(Data under study)

──────────────────────────────

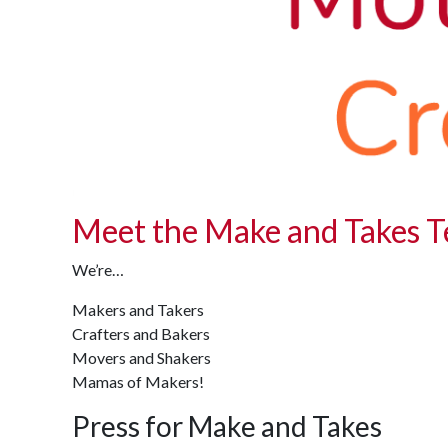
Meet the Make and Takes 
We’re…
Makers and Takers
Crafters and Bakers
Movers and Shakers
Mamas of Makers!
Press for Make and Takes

──────────────────────────────

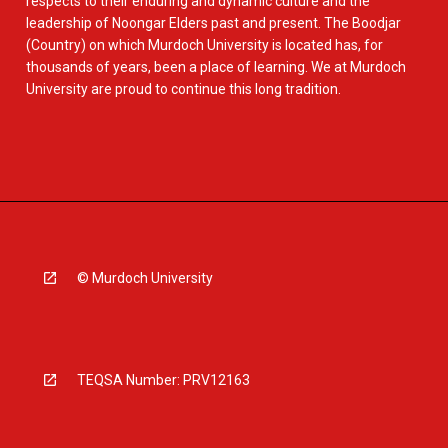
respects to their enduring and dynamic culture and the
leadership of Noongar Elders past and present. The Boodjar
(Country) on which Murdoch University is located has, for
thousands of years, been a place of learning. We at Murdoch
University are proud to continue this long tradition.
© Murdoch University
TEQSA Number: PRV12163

──────────────────────────────

Print, without alteration, only the lines above between the one holding "Meet the Make and Takes" and the one holding "Press for Make and Takes", inclusive.

Meet the Make and Takes 
We’re…
Makers and Takers
Crafters and Bakers
Movers and Shakers
Mamas of Makers!
Press for Make and Takes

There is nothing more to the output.